┌─ DATASET CONTENT

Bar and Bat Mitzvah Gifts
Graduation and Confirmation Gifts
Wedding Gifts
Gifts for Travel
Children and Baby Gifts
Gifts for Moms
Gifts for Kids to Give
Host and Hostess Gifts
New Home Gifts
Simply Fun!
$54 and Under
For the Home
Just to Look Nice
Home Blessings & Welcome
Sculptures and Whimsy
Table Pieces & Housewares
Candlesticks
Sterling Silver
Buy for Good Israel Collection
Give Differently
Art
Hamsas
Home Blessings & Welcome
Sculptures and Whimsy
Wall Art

└─
┌─ DATASET CONTENT

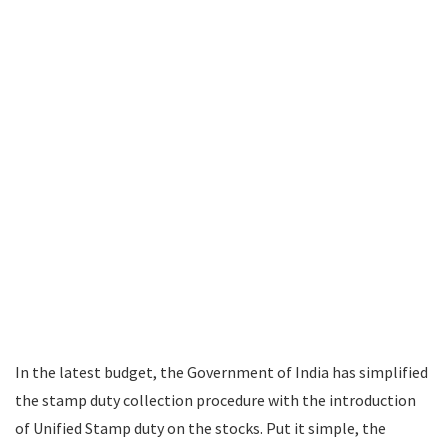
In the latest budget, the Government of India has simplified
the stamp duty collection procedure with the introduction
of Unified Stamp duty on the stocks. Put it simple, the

└─

● **WORK TO BE COMPLETED**:
When you have gone through the records above, say how many lines include the word "Gifts", and write nothing besides that number.

● **YOUR RESPONSE**:
9